The problem then becomes defined as accelerating the car while minimizing the rotational instability within a practical Pinewood Derby Track design. Note: Because gravity is the accelerating force and assuming all tracks start at the same height above the floor, all tracks accelerate the car to essentially the same speed at the bottom of the hill. The time it takes the car to get there can vary considerably.

Lets look at the available solutions based on information from the manufacturers' and other web sites.

Pinewood Derby Track Starting Ramp Profiles

Pinewood Derby Track

Aluminum. Because the aluminum extrusion is essentially rigid, this design uses two constant slopes (starting ramp and runout) and a pre-formed constant radius joining section. As a result the car rotates approximately 26° in a very short time at its fastest speed. Within the commercial market this is the worst case design for maintaining car stability. The center rail guides which channel the air under the car help create lift which further deteriorates the stability.

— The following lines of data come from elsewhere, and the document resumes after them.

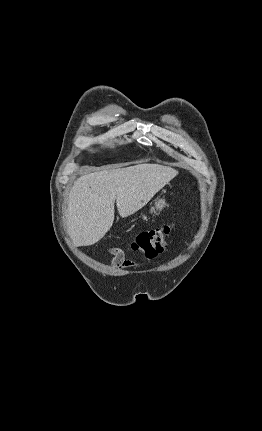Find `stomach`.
Listing matches in <instances>:
<instances>
[{"instance_id":"0dacf381","label":"stomach","mask_w":262,"mask_h":431,"mask_svg":"<svg viewBox=\"0 0 262 431\" xmlns=\"http://www.w3.org/2000/svg\"><path fill=\"white\" fill-rule=\"evenodd\" d=\"M166 205V202L164 199L160 198L158 200L155 201V208L156 210L161 211Z\"/></svg>"}]
</instances>
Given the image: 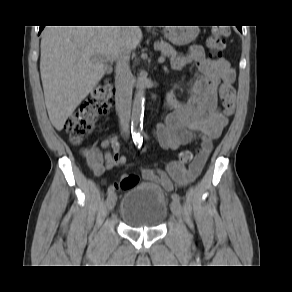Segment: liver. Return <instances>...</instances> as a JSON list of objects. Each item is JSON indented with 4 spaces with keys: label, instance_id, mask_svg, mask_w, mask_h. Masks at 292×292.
Here are the masks:
<instances>
[{
    "label": "liver",
    "instance_id": "1",
    "mask_svg": "<svg viewBox=\"0 0 292 292\" xmlns=\"http://www.w3.org/2000/svg\"><path fill=\"white\" fill-rule=\"evenodd\" d=\"M142 40L139 26H46L40 73L49 119L61 131L66 120L103 78L107 63Z\"/></svg>",
    "mask_w": 292,
    "mask_h": 292
}]
</instances>
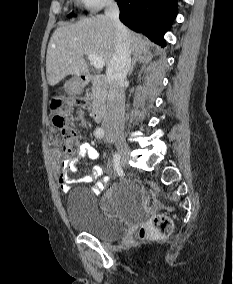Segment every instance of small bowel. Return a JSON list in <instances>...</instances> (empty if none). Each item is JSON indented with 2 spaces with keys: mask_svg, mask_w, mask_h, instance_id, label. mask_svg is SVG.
Wrapping results in <instances>:
<instances>
[{
  "mask_svg": "<svg viewBox=\"0 0 233 284\" xmlns=\"http://www.w3.org/2000/svg\"><path fill=\"white\" fill-rule=\"evenodd\" d=\"M88 157L89 159L96 161L99 158L98 151L94 148V146L86 141H82L79 145L78 152L74 158H67L63 160L61 163L59 174H58V182L62 191L67 192L71 187V180L69 178V173L74 171L75 169V161L78 158ZM101 168L98 166H94L91 170L79 179V182L91 183L97 180L101 175ZM107 183V179H102L95 187V192H100L103 190Z\"/></svg>",
  "mask_w": 233,
  "mask_h": 284,
  "instance_id": "small-bowel-1",
  "label": "small bowel"
}]
</instances>
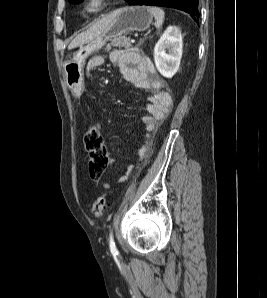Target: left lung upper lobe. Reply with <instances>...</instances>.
Wrapping results in <instances>:
<instances>
[{
	"mask_svg": "<svg viewBox=\"0 0 267 298\" xmlns=\"http://www.w3.org/2000/svg\"><path fill=\"white\" fill-rule=\"evenodd\" d=\"M83 0H69V2L75 4V3H81ZM127 1V0H126Z\"/></svg>",
	"mask_w": 267,
	"mask_h": 298,
	"instance_id": "left-lung-upper-lobe-1",
	"label": "left lung upper lobe"
}]
</instances>
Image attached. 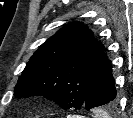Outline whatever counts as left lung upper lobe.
I'll return each mask as SVG.
<instances>
[{"label":"left lung upper lobe","mask_w":133,"mask_h":118,"mask_svg":"<svg viewBox=\"0 0 133 118\" xmlns=\"http://www.w3.org/2000/svg\"><path fill=\"white\" fill-rule=\"evenodd\" d=\"M108 62L103 45L82 23L70 24L33 54L15 86L17 98L43 95L63 109L84 108L92 86ZM117 101L107 105L113 110Z\"/></svg>","instance_id":"5c2ea615"}]
</instances>
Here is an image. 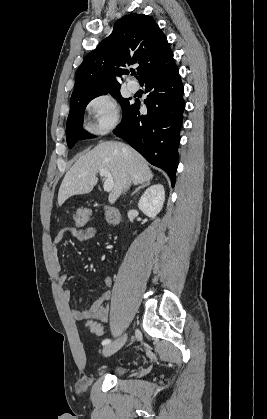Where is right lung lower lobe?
Wrapping results in <instances>:
<instances>
[{
    "instance_id": "obj_1",
    "label": "right lung lower lobe",
    "mask_w": 267,
    "mask_h": 419,
    "mask_svg": "<svg viewBox=\"0 0 267 419\" xmlns=\"http://www.w3.org/2000/svg\"><path fill=\"white\" fill-rule=\"evenodd\" d=\"M140 83L146 84L148 95L144 103L148 107V113L140 114V102L136 100L113 132L127 141L152 165L163 169L174 187L185 109L179 70L173 61L153 70Z\"/></svg>"
}]
</instances>
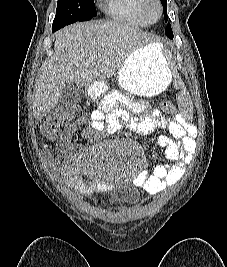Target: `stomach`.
<instances>
[{"instance_id": "0dacf381", "label": "stomach", "mask_w": 227, "mask_h": 267, "mask_svg": "<svg viewBox=\"0 0 227 267\" xmlns=\"http://www.w3.org/2000/svg\"><path fill=\"white\" fill-rule=\"evenodd\" d=\"M120 87L140 96H153L164 91L172 79L171 69L163 51L150 43L136 49L124 61L118 70ZM107 90V85L92 84L87 92L90 98H96Z\"/></svg>"}]
</instances>
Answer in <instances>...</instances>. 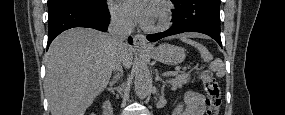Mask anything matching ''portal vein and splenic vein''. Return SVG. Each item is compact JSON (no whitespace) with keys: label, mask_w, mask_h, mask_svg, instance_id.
Returning a JSON list of instances; mask_svg holds the SVG:
<instances>
[{"label":"portal vein and splenic vein","mask_w":285,"mask_h":115,"mask_svg":"<svg viewBox=\"0 0 285 115\" xmlns=\"http://www.w3.org/2000/svg\"><path fill=\"white\" fill-rule=\"evenodd\" d=\"M177 72L176 71H167L163 73V76H173L176 75Z\"/></svg>","instance_id":"18ae733b"}]
</instances>
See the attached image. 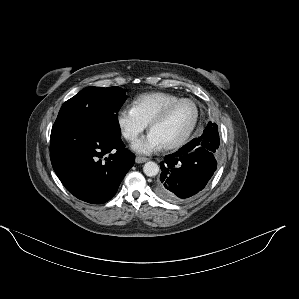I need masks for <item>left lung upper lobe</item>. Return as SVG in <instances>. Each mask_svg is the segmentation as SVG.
<instances>
[{"label": "left lung upper lobe", "instance_id": "5c2ea615", "mask_svg": "<svg viewBox=\"0 0 299 299\" xmlns=\"http://www.w3.org/2000/svg\"><path fill=\"white\" fill-rule=\"evenodd\" d=\"M204 132L208 135V140L212 143L214 147V152L218 153V147L220 144L219 134H218V126L215 123L209 122Z\"/></svg>", "mask_w": 299, "mask_h": 299}]
</instances>
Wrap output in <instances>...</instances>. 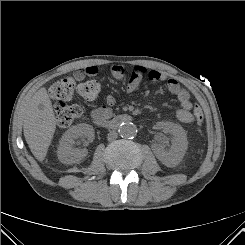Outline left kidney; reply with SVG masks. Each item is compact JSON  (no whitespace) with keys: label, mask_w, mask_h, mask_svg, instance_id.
Returning a JSON list of instances; mask_svg holds the SVG:
<instances>
[{"label":"left kidney","mask_w":245,"mask_h":245,"mask_svg":"<svg viewBox=\"0 0 245 245\" xmlns=\"http://www.w3.org/2000/svg\"><path fill=\"white\" fill-rule=\"evenodd\" d=\"M161 128L165 133H170L173 142L169 150L157 147L155 150L156 157L165 165L171 166L178 164L187 150V137L185 130L178 124L164 122Z\"/></svg>","instance_id":"5707ae66"}]
</instances>
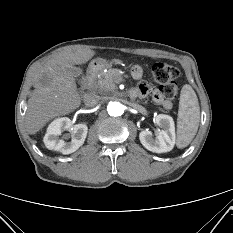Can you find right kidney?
<instances>
[{"instance_id":"1","label":"right kidney","mask_w":233,"mask_h":233,"mask_svg":"<svg viewBox=\"0 0 233 233\" xmlns=\"http://www.w3.org/2000/svg\"><path fill=\"white\" fill-rule=\"evenodd\" d=\"M68 130L72 134V139L67 142L65 138L60 139L59 135ZM88 132L86 124L73 125L67 117L55 119L47 128V133L44 136V144L49 150L59 151L62 154H71L83 145Z\"/></svg>"}]
</instances>
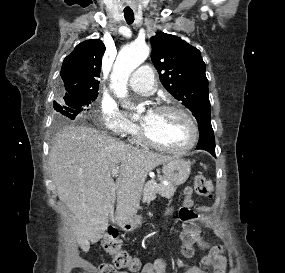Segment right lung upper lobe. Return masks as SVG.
<instances>
[{"instance_id":"cb5924a9","label":"right lung upper lobe","mask_w":285,"mask_h":273,"mask_svg":"<svg viewBox=\"0 0 285 273\" xmlns=\"http://www.w3.org/2000/svg\"><path fill=\"white\" fill-rule=\"evenodd\" d=\"M105 49V45L99 39L86 40L78 44L64 59L60 74L65 95L98 91V78Z\"/></svg>"}]
</instances>
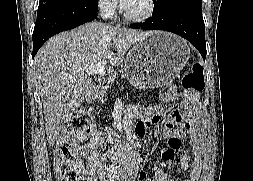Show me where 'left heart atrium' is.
Segmentation results:
<instances>
[{"label":"left heart atrium","mask_w":253,"mask_h":181,"mask_svg":"<svg viewBox=\"0 0 253 181\" xmlns=\"http://www.w3.org/2000/svg\"><path fill=\"white\" fill-rule=\"evenodd\" d=\"M118 1L121 7L126 10L131 5L133 0H118Z\"/></svg>","instance_id":"1"}]
</instances>
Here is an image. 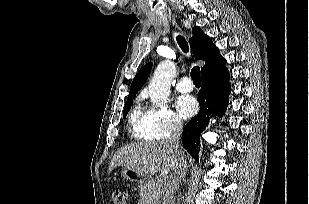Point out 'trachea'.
<instances>
[{
  "mask_svg": "<svg viewBox=\"0 0 309 204\" xmlns=\"http://www.w3.org/2000/svg\"><path fill=\"white\" fill-rule=\"evenodd\" d=\"M177 42L184 52H188V44L182 36H177ZM191 78L196 85H201V76L199 66H195L191 70Z\"/></svg>",
  "mask_w": 309,
  "mask_h": 204,
  "instance_id": "1",
  "label": "trachea"
}]
</instances>
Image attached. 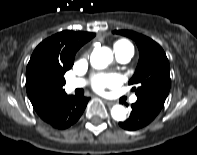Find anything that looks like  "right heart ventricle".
Masks as SVG:
<instances>
[{"mask_svg":"<svg viewBox=\"0 0 197 155\" xmlns=\"http://www.w3.org/2000/svg\"><path fill=\"white\" fill-rule=\"evenodd\" d=\"M123 48H129V49H133V47L131 46L130 43L120 40L114 43V50L115 49H123Z\"/></svg>","mask_w":197,"mask_h":155,"instance_id":"obj_1","label":"right heart ventricle"}]
</instances>
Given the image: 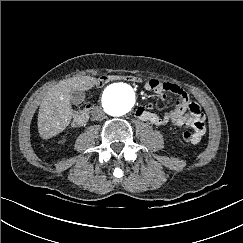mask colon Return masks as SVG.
<instances>
[{
  "label": "colon",
  "instance_id": "1",
  "mask_svg": "<svg viewBox=\"0 0 243 243\" xmlns=\"http://www.w3.org/2000/svg\"><path fill=\"white\" fill-rule=\"evenodd\" d=\"M118 78L126 79V80H129V81H134V82H138L140 80L138 77L132 76V75H128V76L103 75L98 79L97 83H98L99 86H103V85H105V84H107V83H109V82H111L115 79H118ZM90 110H91L90 105L76 110L74 112V115H73V123L75 125L84 124L89 118ZM182 137L186 142H192L193 141V133L192 132L186 131V132L183 133Z\"/></svg>",
  "mask_w": 243,
  "mask_h": 243
}]
</instances>
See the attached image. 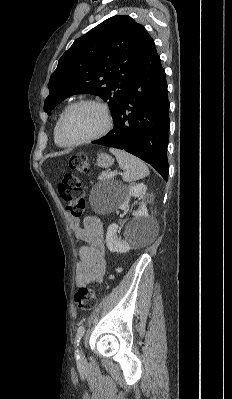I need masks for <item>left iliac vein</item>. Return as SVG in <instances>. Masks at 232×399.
<instances>
[{"instance_id":"4c4485c4","label":"left iliac vein","mask_w":232,"mask_h":399,"mask_svg":"<svg viewBox=\"0 0 232 399\" xmlns=\"http://www.w3.org/2000/svg\"><path fill=\"white\" fill-rule=\"evenodd\" d=\"M77 352H78V355H79V356H82V355H83V350H82L81 348H78V349H77Z\"/></svg>"}]
</instances>
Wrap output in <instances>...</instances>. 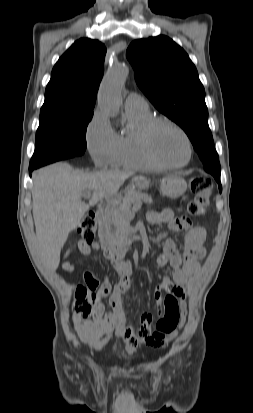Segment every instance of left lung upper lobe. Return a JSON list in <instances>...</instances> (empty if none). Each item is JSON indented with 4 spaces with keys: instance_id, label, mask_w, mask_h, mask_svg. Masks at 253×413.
<instances>
[{
    "instance_id": "5c2ea615",
    "label": "left lung upper lobe",
    "mask_w": 253,
    "mask_h": 413,
    "mask_svg": "<svg viewBox=\"0 0 253 413\" xmlns=\"http://www.w3.org/2000/svg\"><path fill=\"white\" fill-rule=\"evenodd\" d=\"M126 56L139 88L161 113L186 132L205 171L220 175L208 126L205 90L187 53L169 37L159 35L133 41Z\"/></svg>"
}]
</instances>
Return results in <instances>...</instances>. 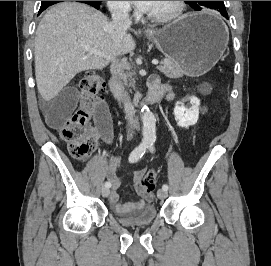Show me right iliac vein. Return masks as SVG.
Returning <instances> with one entry per match:
<instances>
[{"label":"right iliac vein","instance_id":"obj_1","mask_svg":"<svg viewBox=\"0 0 271 266\" xmlns=\"http://www.w3.org/2000/svg\"><path fill=\"white\" fill-rule=\"evenodd\" d=\"M110 193V189L106 186H103L102 189H101V194L103 197H108Z\"/></svg>","mask_w":271,"mask_h":266}]
</instances>
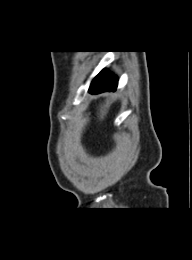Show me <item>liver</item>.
Masks as SVG:
<instances>
[{"mask_svg": "<svg viewBox=\"0 0 192 260\" xmlns=\"http://www.w3.org/2000/svg\"><path fill=\"white\" fill-rule=\"evenodd\" d=\"M109 104H106V105H104V106H102L101 107V109H100V118L101 119H103L104 118V116L107 114V111H108V109H109Z\"/></svg>", "mask_w": 192, "mask_h": 260, "instance_id": "1", "label": "liver"}]
</instances>
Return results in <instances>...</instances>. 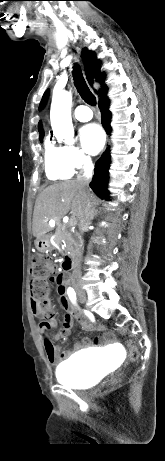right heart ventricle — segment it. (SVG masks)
I'll use <instances>...</instances> for the list:
<instances>
[{"instance_id":"right-heart-ventricle-1","label":"right heart ventricle","mask_w":165,"mask_h":461,"mask_svg":"<svg viewBox=\"0 0 165 461\" xmlns=\"http://www.w3.org/2000/svg\"><path fill=\"white\" fill-rule=\"evenodd\" d=\"M44 165L46 176L53 181L69 179L73 174L62 147H56L50 140L45 142Z\"/></svg>"}]
</instances>
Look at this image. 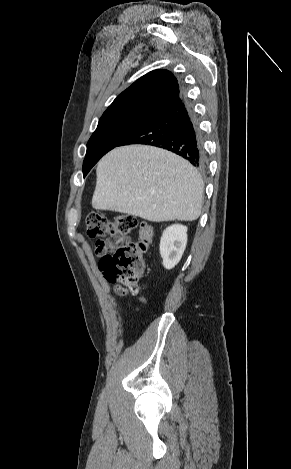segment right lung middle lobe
I'll return each instance as SVG.
<instances>
[{
    "label": "right lung middle lobe",
    "mask_w": 291,
    "mask_h": 469,
    "mask_svg": "<svg viewBox=\"0 0 291 469\" xmlns=\"http://www.w3.org/2000/svg\"><path fill=\"white\" fill-rule=\"evenodd\" d=\"M151 115L149 112L130 110L102 116L87 144L83 163L84 176L104 154L116 147Z\"/></svg>",
    "instance_id": "1"
}]
</instances>
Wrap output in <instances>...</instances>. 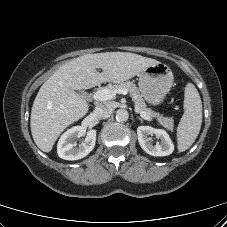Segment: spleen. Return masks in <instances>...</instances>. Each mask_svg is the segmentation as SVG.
<instances>
[{
	"mask_svg": "<svg viewBox=\"0 0 227 227\" xmlns=\"http://www.w3.org/2000/svg\"><path fill=\"white\" fill-rule=\"evenodd\" d=\"M202 124V102L196 87L187 83L184 91V114L177 127L178 151L184 152L196 140Z\"/></svg>",
	"mask_w": 227,
	"mask_h": 227,
	"instance_id": "1",
	"label": "spleen"
}]
</instances>
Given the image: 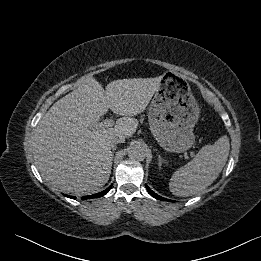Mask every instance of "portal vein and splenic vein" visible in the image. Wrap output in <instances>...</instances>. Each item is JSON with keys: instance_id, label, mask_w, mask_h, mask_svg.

Wood. This and similar designs, including one non-rigid aluminum design, exist as both home-brew and commercial products and is typical of the plans found online for building your own Pinewood Derby Track. It has a higher initial slope than most aluminum Pinewood Derby tracks which creates a faster initial start. As the car goes faster the amount of slope is decreased linearly so that at its fastest speed the car has only 20° of final rotation over a somewhat longer distance. This is a significant reduction in rotation over the aluminum design, but still substantial. Stability is helped by the lower angle and additionally because the track tends to have a solid center guide spoiling the smooth air flow under the car thus reducing any potential front end lift. As mentioned elsewhere on our site, both center guides and center rail guides tend to have front or back bumper rubbing issues at the bottom of the hill but that is not a part of this discussion.

SuperTrack. The bendable and elastic nature of ABS plastic and the four-point suspension of the starting stand allow SuperTrack to optimize the starting ramp curve for a very fast, very stable launch, yet still return to flat for storage. As the car accelerates the rotational angle decreases exponentially. A starting angle of 60° at zero speed diminishes smoothly to 35° then 20° as the car goes ever faster and finally to just 10° over a significantly extended distance when the car is going its fastest providing the best stability and fastest launch time.

Sometimes simple things and a little thought can make for a better Pinewood Derby Track design.